I Can’t Believe It’s a Clip Show – Jay hosts his 1000th episode from Carnegie Hall, looking back on many film reviews and other moments from his show. The broadcast gets hijacked and held ransom, but all is saved by…Milton Berle? More substance than your average clip show (which was also true for “The Simpsons” for a while too) and some new funny jokes. Plus, of course, funny clips. Thumbs up.

The count (up-middle-down):

Included are commentaries on a handful of episodes, usually including co-creators Al Jean and Mike Reiss, as well as voice actors Maurice LaMarche and Nick Jameson. They’re more entertaining than informative, so be warned a bit there – but loads of fun to hear Maurice for example do his Jon Lovitz imitation. They also joke about downloading the entire show on Kazaa and other stuff.

Other special features include a mini-documentary on creating the show – most of which is touched upon in the commentaries anyway. There are also two clip packages that aren’t really interesting.

The biggest of the extras are the ten episodes made for Atom Films a year or two back. They run about 2-3 minutes of actual content a piece, but are still pretty good. The new series focuses on Jay and his new makeup woman/girlfriend Jessica. The creators liked being able to parody the latest movies, which they do to fair effect on the webisodes. The worst part is the lax way they were made – since they had no benefit of good, long, hard paint-to-cel work, you had to settle for verbal jokes on a lot of movies, where I’m sure some sort of clip would’ve been done on ABC or FOX.

What’s also cool is that the webisodes and clip packages come with the Atom Films loading screen – Jay is sitting in a theater pre-show watching those inane trivia bits go by. For example, “Fun Fact: Sharon Stone has made more bombs than the IRA.” “Know Your Baldwins: Stephen – skinny and dumb. Alec – fat and dumb.” You can interrupt these at any time to get to the feature.

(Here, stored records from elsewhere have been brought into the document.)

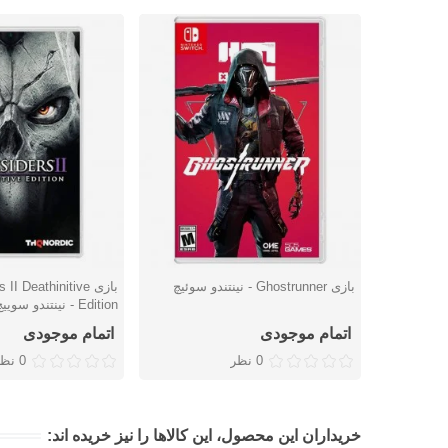
بازی Ghostrunner - نینتندو سوئیچ
بازی II Deathinitive
دوست داشتن
دوست داشتن
Edition - نینتندو سوییچ
اتمام موجودی
اتمام موجودی
0 نظر
0 نظر
خریداران این محصول، این کالاها را نیز خریده اند:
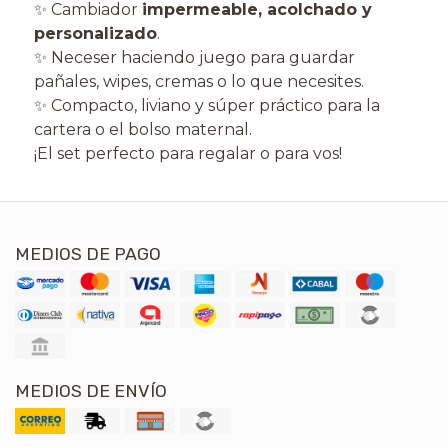
✨ Cambiador
impermeable, acolchado y
personalizado
.
✨ Neceser haciendo juego para guardar
pañales, wipes, cremas o lo que necesites.
✨ Compacto, liviano y súper práctico para la
cartera o el bolso maternal.
¡El set perfecto para regalar o para vos!
MEDIOS DE PAGO
MEDIOS DE ENVÍO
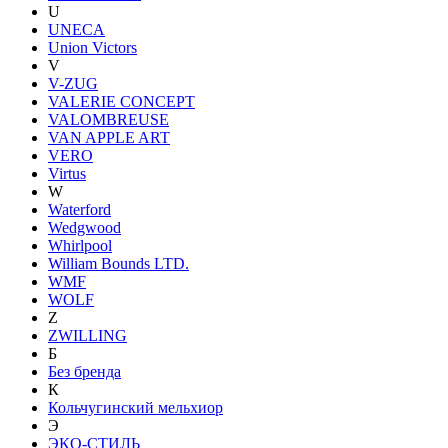
U
UNECA
Union Victors
V
V-ZUG
VALERIE CONCEPT
VALOMBREUSE
VAN APPLE ART
VERO
Virtus
W
Waterford
Wedgwood
Whirlpool
William Bounds LTD.
WMF
WOLF
Z
ZWILLING
Б
Без бренда
К
Кольчугинский мельхиор
Э
ЭКО-СТИЛЬ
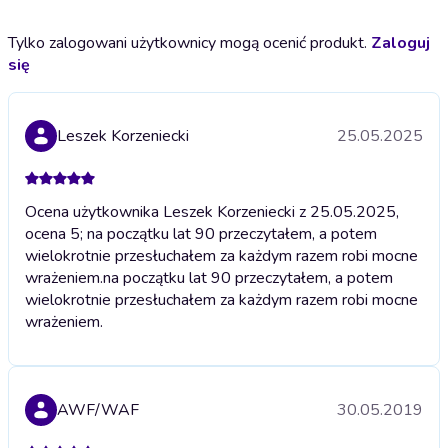
Tylko zalogowani użytkownicy mogą ocenić produkt.
Zaloguj
się
Leszek Korzeniecki
25.05.2025
Ocena użytkownika Leszek Korzeniecki z 25.05.2025,
ocena 5; na początku lat 90 przeczytałem, a potem
wielokrotnie przesłuchałem za każdym razem robi mocne
wrażeniem.
na początku lat 90 przeczytałem, a potem
wielokrotnie przesłuchałem za każdym razem robi mocne
wrażeniem.
AWF/WAF
30.05.2019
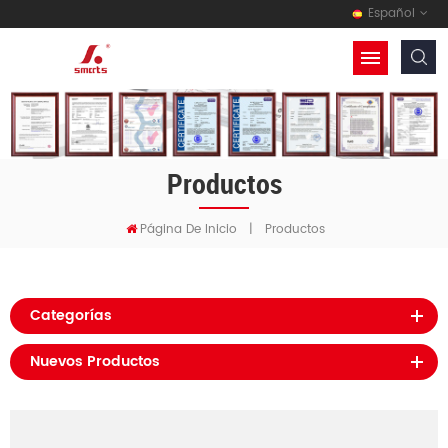
Español
Productos
Página De Inicio
|
Productos
Categorías
Nuevos Productos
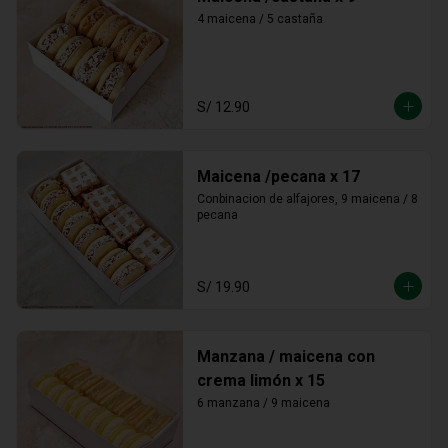
4 maicena / 5 castaña
S/ 12.90
Maicena /pecana x 17
Conbinacion de alfajores, 9 maicena / 8 
pecana
S/ 19.90
Manzana / maicena con
crema limón x 15
6 manzana / 9 maicena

Sooo in short, this is a great DVD set for a great show. It would be awesome to have back today. With the advent of digital animation, they could do what they did with the web show (and what “South Park” already does) – be up-to-date on movie parodies. They said they tried to pick timeless movies and references for the show, and I have to say they did a pretty good job. Lots of fun to watch, and worth picking up.


72% great episodes, plus good commentary and the webisodes makes one happy reviewer.